▶ **What you will do**
Line by line, print the records exactly.

▶ **Data records**
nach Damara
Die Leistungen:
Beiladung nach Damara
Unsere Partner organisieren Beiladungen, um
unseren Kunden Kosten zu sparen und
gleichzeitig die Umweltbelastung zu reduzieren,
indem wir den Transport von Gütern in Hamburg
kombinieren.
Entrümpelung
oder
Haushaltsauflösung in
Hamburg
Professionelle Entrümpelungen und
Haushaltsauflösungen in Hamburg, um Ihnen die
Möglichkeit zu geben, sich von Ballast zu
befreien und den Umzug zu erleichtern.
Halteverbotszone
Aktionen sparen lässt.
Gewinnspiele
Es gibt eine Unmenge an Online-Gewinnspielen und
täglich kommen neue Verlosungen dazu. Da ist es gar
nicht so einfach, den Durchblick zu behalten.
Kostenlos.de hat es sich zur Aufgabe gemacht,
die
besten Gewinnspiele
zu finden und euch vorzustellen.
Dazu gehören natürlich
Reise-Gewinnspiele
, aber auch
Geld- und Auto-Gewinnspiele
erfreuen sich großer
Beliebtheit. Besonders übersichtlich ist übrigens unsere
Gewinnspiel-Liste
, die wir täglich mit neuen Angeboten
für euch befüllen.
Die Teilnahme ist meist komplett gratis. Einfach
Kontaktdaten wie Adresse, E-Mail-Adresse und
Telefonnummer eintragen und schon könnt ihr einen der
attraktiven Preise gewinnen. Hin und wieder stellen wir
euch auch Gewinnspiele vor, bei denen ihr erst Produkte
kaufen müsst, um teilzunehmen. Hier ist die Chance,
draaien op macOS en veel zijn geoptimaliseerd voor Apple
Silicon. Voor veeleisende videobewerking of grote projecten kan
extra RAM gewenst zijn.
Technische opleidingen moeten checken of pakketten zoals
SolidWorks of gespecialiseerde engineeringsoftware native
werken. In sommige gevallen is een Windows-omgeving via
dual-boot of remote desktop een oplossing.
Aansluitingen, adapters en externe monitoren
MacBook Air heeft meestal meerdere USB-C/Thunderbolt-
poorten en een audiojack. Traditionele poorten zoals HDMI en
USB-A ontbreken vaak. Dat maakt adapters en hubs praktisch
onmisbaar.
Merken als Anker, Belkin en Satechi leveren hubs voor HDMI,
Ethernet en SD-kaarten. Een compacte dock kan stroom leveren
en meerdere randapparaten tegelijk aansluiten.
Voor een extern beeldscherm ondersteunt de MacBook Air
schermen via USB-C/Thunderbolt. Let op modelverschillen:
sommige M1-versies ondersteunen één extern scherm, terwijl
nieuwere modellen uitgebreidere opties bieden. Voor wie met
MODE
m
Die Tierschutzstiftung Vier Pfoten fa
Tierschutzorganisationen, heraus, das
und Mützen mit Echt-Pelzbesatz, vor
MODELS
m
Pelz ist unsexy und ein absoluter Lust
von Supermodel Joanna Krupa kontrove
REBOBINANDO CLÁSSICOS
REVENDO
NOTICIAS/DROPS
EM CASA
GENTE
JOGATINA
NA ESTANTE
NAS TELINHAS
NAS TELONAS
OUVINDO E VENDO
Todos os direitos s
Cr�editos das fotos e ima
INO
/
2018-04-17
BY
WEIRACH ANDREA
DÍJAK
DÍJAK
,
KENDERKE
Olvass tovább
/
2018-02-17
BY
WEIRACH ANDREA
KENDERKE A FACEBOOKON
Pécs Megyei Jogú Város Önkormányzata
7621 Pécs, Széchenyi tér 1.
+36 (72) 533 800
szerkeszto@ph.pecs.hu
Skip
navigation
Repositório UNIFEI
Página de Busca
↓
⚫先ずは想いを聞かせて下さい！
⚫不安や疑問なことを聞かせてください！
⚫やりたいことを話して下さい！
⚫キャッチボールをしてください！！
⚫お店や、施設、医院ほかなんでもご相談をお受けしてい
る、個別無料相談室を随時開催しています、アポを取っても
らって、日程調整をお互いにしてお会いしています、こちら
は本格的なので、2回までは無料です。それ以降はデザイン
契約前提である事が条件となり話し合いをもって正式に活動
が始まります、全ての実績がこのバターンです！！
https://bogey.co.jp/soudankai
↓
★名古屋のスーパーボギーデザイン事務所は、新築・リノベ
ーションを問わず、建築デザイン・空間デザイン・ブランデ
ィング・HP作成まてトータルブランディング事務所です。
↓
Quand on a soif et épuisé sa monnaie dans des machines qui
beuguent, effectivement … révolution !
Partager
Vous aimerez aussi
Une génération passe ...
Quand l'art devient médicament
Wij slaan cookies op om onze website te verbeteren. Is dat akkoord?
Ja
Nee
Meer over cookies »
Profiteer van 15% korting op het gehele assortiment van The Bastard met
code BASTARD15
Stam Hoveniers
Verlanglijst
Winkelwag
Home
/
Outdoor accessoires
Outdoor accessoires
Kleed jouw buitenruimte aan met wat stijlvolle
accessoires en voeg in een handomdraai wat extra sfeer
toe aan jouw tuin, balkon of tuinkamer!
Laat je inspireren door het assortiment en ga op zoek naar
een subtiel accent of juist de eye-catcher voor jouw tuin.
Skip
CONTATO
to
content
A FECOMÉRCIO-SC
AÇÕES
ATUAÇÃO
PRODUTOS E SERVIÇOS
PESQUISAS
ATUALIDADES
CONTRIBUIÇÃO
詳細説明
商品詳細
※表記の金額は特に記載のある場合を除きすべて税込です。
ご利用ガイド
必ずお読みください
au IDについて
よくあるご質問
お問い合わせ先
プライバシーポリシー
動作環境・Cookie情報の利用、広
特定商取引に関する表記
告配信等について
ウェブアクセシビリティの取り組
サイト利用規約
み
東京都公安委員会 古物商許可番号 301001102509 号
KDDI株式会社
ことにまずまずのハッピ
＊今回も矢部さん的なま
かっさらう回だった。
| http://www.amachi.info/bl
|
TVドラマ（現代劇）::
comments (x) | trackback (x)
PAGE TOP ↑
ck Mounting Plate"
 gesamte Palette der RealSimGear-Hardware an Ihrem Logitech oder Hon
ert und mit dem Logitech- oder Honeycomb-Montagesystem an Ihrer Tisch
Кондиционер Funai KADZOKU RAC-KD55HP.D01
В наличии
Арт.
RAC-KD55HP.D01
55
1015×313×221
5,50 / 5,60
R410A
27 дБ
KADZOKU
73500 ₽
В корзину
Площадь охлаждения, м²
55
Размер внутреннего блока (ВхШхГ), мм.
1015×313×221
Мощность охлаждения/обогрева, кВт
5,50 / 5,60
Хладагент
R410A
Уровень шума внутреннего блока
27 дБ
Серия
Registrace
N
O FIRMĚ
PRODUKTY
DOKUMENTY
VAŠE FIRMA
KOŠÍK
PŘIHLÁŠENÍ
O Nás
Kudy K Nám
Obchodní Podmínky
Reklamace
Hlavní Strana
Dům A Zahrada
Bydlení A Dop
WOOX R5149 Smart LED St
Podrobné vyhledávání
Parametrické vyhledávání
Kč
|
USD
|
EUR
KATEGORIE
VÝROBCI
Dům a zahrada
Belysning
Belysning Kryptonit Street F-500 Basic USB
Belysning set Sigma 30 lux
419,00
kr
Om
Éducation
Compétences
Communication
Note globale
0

▶ **Expected answer**
nach Damara
Die Leistungen:
Beiladung nach Damara
Unsere Partner organisieren Beiladungen, um
unseren Kunden Kosten zu sparen und
gleichzeitig die Umweltbelastung zu reduzieren,
indem wir den Transport von Gütern in Hamburg
kombinieren.
Entrümpelung
oder
Haushaltsauflösung in
Hamburg
Professionelle Entrümpelungen und
Haushaltsauflösungen in Hamburg, um Ihnen die
Möglichkeit zu geben, sich von Ballast zu
befreien und den Umzug zu erleichtern.
Halteverbotszone
Aktionen sparen lässt.
Gewinnspiele
Es gibt eine Unmenge an Online-Gewinnspielen und
täglich kommen neue Verlosungen dazu. Da ist es gar
nicht so einfach, den Durchblick zu behalten.
Kostenlos.de hat es sich zur Aufgabe gemacht,
die
besten Gewinnspiele
zu finden und euch vorzustellen.
Dazu gehören natürlich
Reise-Gewinnspiele
, aber auch
Geld- und Auto-Gewinnspiele
erfreuen sich großer
Beliebtheit. Besonders übersichtlich ist übrigens unsere
Gewinnspiel-Liste
, die wir täglich mit neuen Angeboten
für euch befüllen.
Die Teilnahme ist meist komplett gratis. Einfach
Kontaktdaten wie Adresse, E-Mail-Adresse und
Telefonnummer eintragen und schon könnt ihr einen der
attraktiven Preise gewinnen. Hin und wieder stellen wir
euch auch Gewinnspiele vor, bei denen ihr erst Produkte
kaufen müsst, um teilzunehmen. Hier ist die Chance,
draaien op macOS en veel zijn geoptimaliseerd voor Apple
Silicon. Voor veeleisende videobewerking of grote projecten kan
extra RAM gewenst zijn.
Technische opleidingen moeten checken of pakketten zoals
SolidWorks of gespecialiseerde engineeringsoftware native
werken. In sommige gevallen is een Windows-omgeving via
dual-boot of remote desktop een oplossing.
Aansluitingen, adapters en externe monitoren
MacBook Air heeft meestal meerdere USB-C/Thunderbolt-
poorten en een audiojack. Traditionele poorten zoals HDMI en
USB-A ontbreken vaak. Dat maakt adapters en hubs praktisch
onmisbaar.
Merken als Anker, Belkin en Satechi leveren hubs voor HDMI,
Ethernet en SD-kaarten. Een compacte dock kan stroom leveren
en meerdere randapparaten tegelijk aansluiten.
Voor een extern beeldscherm ondersteunt de MacBook Air
schermen via USB-C/Thunderbolt. Let op modelverschillen:
sommige M1-versies ondersteunen één extern scherm, terwijl
nieuwere modellen uitgebreidere opties bieden. Voor wie met
MODE
m
Die Tierschutzstiftung Vier Pfoten fa
Tierschutzorganisationen, heraus, das
und Mützen mit Echt-Pelzbesatz, vor
MODELS
m
Pelz ist unsexy und ein absoluter Lust
von Supermodel Joanna Krupa kontrove
REBOBINANDO CLÁSSICOS
REVENDO
NOTICIAS/DROPS
EM CASA
GENTE
JOGATINA
NA ESTANTE
NAS TELINHAS
NAS TELONAS
OUVINDO E VENDO
Todos os direitos s
Cr�editos das fotos e ima
INO
/
2018-04-17
BY
WEIRACH ANDREA
DÍJAK
DÍJAK
,
KENDERKE
Olvass tovább
/
2018-02-17
BY
WEIRACH ANDREA
KENDERKE A FACEBOOKON
Pécs Megyei Jogú Város Önkormányzata
7621 Pécs, Széchenyi tér 1.
+36 (72) 533 800
szerkeszto@ph.pecs.hu
Skip
navigation
Repositório UNIFEI
Página de Busca
↓
⚫先ずは想いを聞かせて下さい！
⚫不安や疑問なことを聞かせてください！
⚫やりたいことを話して下さい！
⚫キャッチボールをしてください！！
⚫お店や、施設、医院ほかなんでもご相談をお受けしてい
る、個別無料相談室を随時開催しています、アポを取っても
らって、日程調整をお互いにしてお会いしています、こちら
は本格的なので、2回までは無料です。それ以降はデザイン
契約前提である事が条件となり話し合いをもって正式に活動
が始まります、全ての実績がこのバターンです！！
https://bogey.co.jp/soudankai
↓
★名古屋のスーパーボギーデザイン事務所は、新築・リノベ
ーションを問わず、建築デザイン・空間デザイン・ブランデ
ィング・HP作成まてトータルブランディング事務所です。
↓
Quand on a soif et épuisé sa monnaie dans des machines qui
beuguent, effectivement … révolution !
Partager
Vous aimerez aussi
Une génération passe ...
Quand l'art devient médicament
Wij slaan cookies op om onze website te verbeteren. Is dat akkoord?
Ja
Nee
Meer over cookies »
Profiteer van 15% korting op het gehele assortiment van The Bastard met
code BASTARD15
Stam Hoveniers
Verlanglijst
Winkelwag
Home
/
Outdoor accessoires
Outdoor accessoires
Kleed jouw buitenruimte aan met wat stijlvolle
accessoires en voeg in een handomdraai wat extra sfeer
toe aan jouw tuin, balkon of tuinkamer!
Laat je inspireren door het assortiment en ga op zoek naar
een subtiel accent of juist de eye-catcher voor jouw tuin.
Skip
CONTATO
to
content
A FECOMÉRCIO-SC
AÇÕES
ATUAÇÃO
PRODUTOS E SERVIÇOS
PESQUISAS
ATUALIDADES
CONTRIBUIÇÃO
詳細説明
商品詳細
※表記の金額は特に記載のある場合を除きすべて税込です。
ご利用ガイド
必ずお読みください
au IDについて
よくあるご質問
お問い合わせ先
プライバシーポリシー
動作環境・Cookie情報の利用、広
特定商取引に関する表記
告配信等について
ウェブアクセシビリティの取り組
サイト利用規約
み
東京都公安委員会 古物商許可番号 301001102509 号
KDDI株式会社
ことにまずまずのハッピ
＊今回も矢部さん的なま
かっさらう回だった。
| http://www.amachi.info/bl
|
TVドラマ（現代劇）::
comments (x) | trackback (x)
PAGE TOP ↑
ck Mounting Plate"
 gesamte Palette der RealSimGear-Hardware an Ihrem Logitech oder Hon
ert und mit dem Logitech- oder Honeycomb-Montagesystem an Ihrer Tisch
Кондиционер Funai KADZOKU RAC-KD55HP.D01
В наличии
Арт.
RAC-KD55HP.D01
55
1015×313×221
5,50 / 5,60
R410A
27 дБ
KADZOKU
73500 ₽
В корзину
Площадь охлаждения, м²
55
Размер внутреннего блока (ВхШхГ), мм.
1015×313×221
Мощность охлаждения/обогрева, кВт
5,50 / 5,60
Хладагент
R410A
Уровень шума внутреннего блока
27 дБ
Серия
Registrace
N
O FIRMĚ
PRODUKTY
DOKUMENTY
VAŠE FIRMA
KOŠÍK
PŘIHLÁŠENÍ
O Nás
Kudy K Nám
Obchodní Podmínky
Reklamace
Hlavní Strana
Dům A Zahrada
Bydlení A Dop
WOOX R5149 Smart LED St
Podrobné vyhledávání
Parametrické vyhledávání
Kč
|
USD
|
EUR
KATEGORIE
VÝROBCI
Dům a zahrada
Belysning
Belysning Kryptonit Street F-500 Basic USB
Belysning set Sigma 30 lux
419,00
kr
Om
Éducation
Compétences
Communication
Note globale
0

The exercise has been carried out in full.